Há passagens que relatam dores íntimas dos personagens, sofrimentos que se tornam agora públicos com o livro. O senhor sentiu algum tipo de dilema ético durante escrita?
Escrever sobre dramas humanos é sempre doloroso, mas felizmente não vivi conflitos éticos. Acho que para isso contribuiu o fato de que joguei limpo com todo mundo. Todos meus amigos cubanos, de todos os escalões, sabiam que eu ia escrever uma reportagem. No dia em que fui entrevistar o mercenário que estava condenado à morte, a primeira coisa que perguntei era se ele aceitara falar comigo espontaneamente ou se fora obrigado pela direção da prisão. E esclareci que se ele não quisesse falar eu iria embora sem problemas. Ele respondeu: "Pode ligar o gravador. Estou aqui porque quero e acho que estou precisando desabafar". Foi assim com todo mundo, da extrema-direita aos oficiais de inteligência de Cuba. Ser honesto costuma dar resultado.

O livro é extremamente detalhado na reconstituição de momentos importantes. Há algo de ficção em sua escrita? Talvez não no sentido de "criar", mas ao menos na ideia de modelar a realidade num texto que seja, além meramente descritivo, também uma construção literária.

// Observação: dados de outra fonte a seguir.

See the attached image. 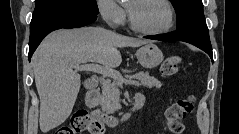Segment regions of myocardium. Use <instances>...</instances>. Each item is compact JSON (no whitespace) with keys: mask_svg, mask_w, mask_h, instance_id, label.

Não, a ficção nos meus livros é zero. Invejo os ficcionistas e mais ainda aqueles que, como Ken Follet, criam em cima de fatos reais. O livro "O buraco da agulha", escrito por ele e ambientado na Segunda Guerra Mundial, deixa o leitor com água na boca. Mas não sei fazer isso. Com relação à reconstituição detalhada de cenas ou personagens, isso se deve ao verdadeiro interrogatório a que submeto os personagens. Pergunto sobre detalhes que muitas vezes nem usarei no livro, mas isso dá ao autor uma segurança maior na hora de escrever. Quando o autor se sente senhor da história, conduz como quiser.